Assigned task:
For the material that follows, return exactly the lines from the one with "care îți oferă" through the one with "plaats. Helaas door", both ends included.

Material to process:
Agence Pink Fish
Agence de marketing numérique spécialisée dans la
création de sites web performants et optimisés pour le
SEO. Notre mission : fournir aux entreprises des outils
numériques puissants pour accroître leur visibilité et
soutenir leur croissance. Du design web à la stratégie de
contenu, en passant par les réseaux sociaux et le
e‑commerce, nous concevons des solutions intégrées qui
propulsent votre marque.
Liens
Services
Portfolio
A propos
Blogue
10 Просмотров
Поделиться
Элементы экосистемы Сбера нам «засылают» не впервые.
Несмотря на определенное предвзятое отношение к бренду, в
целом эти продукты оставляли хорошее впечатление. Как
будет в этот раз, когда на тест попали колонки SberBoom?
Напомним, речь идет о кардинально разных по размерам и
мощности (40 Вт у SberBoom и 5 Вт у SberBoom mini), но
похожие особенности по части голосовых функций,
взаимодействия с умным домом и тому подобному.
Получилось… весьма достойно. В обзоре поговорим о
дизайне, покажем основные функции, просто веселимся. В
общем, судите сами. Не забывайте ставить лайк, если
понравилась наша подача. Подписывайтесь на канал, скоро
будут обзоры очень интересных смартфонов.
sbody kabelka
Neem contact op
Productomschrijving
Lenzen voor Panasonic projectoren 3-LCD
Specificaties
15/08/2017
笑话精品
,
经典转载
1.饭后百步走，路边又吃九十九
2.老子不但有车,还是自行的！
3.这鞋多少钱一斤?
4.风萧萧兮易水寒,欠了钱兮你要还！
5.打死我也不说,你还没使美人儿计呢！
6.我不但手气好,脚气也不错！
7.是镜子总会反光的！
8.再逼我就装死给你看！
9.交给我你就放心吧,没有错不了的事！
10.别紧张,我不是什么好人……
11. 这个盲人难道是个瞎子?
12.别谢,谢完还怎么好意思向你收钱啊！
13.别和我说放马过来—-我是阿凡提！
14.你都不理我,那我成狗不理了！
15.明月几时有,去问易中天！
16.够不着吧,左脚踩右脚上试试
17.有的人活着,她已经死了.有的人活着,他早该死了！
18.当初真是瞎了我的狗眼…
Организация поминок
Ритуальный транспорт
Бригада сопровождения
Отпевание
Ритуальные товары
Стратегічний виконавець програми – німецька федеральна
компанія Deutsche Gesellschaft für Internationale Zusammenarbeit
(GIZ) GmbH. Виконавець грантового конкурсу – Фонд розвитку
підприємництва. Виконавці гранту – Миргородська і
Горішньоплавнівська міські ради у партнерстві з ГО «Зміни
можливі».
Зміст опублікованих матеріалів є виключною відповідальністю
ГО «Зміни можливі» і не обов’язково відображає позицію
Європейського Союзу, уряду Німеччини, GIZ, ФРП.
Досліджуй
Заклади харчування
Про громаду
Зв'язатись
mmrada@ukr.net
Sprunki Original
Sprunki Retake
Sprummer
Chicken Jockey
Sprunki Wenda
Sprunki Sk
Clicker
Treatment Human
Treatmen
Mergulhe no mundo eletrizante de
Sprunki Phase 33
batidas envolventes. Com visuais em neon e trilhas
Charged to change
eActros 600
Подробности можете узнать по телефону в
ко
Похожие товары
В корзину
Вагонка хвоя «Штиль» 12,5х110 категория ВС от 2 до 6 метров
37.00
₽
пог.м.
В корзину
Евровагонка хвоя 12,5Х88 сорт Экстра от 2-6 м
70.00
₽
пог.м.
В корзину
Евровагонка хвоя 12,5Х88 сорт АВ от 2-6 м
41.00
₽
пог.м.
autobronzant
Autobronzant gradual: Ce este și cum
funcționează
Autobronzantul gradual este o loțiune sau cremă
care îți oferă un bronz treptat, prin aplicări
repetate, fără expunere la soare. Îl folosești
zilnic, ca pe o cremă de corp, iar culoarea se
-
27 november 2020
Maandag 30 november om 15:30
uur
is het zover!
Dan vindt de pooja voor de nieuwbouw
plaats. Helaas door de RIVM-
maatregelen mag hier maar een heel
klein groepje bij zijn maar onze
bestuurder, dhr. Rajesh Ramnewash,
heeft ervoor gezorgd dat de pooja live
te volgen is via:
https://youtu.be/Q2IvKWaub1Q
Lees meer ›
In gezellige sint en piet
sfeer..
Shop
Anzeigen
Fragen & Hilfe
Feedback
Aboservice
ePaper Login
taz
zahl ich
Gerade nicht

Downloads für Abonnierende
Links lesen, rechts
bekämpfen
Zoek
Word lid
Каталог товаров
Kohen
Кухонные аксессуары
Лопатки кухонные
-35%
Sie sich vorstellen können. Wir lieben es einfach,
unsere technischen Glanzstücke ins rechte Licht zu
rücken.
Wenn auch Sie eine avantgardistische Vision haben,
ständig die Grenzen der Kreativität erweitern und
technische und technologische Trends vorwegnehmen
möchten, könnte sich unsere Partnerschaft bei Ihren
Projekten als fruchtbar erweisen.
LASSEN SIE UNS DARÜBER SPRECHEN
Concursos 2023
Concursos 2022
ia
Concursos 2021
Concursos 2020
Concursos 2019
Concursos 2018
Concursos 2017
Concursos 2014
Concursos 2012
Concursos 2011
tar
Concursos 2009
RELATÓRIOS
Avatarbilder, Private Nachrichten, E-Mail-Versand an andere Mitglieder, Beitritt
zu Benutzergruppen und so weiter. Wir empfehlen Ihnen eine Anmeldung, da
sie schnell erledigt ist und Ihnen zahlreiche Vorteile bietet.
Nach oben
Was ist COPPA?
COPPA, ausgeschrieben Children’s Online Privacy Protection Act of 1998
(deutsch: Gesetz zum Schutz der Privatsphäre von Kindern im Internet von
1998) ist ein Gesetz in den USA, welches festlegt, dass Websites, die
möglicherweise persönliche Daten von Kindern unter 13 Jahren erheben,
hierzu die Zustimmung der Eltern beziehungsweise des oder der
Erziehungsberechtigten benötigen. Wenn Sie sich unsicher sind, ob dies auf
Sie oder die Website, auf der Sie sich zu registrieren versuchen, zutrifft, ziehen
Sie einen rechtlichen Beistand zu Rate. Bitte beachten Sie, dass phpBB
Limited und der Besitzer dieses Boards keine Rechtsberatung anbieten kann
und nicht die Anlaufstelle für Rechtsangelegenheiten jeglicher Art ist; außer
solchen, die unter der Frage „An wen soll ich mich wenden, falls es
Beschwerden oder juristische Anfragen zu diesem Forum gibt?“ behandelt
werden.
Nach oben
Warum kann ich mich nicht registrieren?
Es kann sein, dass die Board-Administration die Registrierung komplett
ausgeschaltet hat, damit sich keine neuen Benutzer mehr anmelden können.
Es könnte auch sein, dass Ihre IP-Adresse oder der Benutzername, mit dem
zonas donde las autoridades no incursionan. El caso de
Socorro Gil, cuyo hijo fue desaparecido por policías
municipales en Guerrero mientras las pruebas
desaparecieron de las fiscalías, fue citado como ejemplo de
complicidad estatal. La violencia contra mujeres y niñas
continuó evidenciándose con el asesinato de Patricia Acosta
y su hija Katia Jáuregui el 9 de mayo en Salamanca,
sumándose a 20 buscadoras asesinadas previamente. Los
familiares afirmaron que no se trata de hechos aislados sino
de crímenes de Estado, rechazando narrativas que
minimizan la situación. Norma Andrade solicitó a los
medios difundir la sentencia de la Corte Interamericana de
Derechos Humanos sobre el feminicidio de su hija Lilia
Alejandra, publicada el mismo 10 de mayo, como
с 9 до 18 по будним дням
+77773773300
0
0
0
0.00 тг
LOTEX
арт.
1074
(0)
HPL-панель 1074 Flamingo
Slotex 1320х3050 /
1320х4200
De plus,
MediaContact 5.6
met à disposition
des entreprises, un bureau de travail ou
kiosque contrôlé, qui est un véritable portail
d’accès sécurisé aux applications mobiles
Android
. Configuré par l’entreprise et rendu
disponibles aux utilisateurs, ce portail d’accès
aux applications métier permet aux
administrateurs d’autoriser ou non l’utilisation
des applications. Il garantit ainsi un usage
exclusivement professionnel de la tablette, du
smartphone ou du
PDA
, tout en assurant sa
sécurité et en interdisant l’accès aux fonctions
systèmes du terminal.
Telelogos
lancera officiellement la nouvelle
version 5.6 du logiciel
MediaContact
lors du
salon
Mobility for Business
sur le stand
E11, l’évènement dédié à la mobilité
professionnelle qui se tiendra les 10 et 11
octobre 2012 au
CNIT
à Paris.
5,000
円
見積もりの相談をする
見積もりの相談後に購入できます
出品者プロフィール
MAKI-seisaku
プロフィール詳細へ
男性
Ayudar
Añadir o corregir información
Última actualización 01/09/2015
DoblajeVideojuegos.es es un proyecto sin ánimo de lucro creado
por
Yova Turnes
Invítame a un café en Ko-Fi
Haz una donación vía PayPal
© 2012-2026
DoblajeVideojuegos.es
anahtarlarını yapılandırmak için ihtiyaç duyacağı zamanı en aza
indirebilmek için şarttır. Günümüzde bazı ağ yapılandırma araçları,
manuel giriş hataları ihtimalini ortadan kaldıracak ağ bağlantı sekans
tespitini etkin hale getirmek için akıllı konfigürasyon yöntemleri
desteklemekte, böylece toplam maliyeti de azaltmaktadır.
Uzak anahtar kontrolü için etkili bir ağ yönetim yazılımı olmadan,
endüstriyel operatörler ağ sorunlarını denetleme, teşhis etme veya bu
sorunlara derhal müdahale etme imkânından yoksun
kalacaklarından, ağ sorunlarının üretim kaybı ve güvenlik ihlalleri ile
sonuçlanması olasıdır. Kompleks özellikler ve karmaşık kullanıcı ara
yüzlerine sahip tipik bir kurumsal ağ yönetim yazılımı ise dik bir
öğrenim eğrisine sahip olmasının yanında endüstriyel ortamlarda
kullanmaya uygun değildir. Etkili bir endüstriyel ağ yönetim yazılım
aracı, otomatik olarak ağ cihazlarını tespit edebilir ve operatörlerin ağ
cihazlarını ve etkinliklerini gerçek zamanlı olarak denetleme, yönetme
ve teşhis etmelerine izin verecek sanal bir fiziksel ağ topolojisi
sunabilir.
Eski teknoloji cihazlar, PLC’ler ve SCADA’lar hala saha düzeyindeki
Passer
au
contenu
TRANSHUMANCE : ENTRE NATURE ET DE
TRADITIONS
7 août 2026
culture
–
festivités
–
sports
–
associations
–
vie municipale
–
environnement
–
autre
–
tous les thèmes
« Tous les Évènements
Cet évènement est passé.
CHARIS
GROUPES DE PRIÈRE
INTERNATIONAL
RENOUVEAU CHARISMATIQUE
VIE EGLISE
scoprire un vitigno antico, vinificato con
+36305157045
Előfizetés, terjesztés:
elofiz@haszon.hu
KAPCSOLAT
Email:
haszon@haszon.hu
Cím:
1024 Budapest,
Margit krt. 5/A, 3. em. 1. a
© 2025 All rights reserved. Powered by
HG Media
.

Your solution:
care îți oferă un bronz treptat, prin aplicări
repetate, fără expunere la soare. Îl folosești
zilnic, ca pe o cremă de corp, iar culoarea se
-
27 november 2020
Maandag 30 november om 15:30
uur
is het zover!
Dan vindt de pooja voor de nieuwbouw
plaats. Helaas door de RIVM-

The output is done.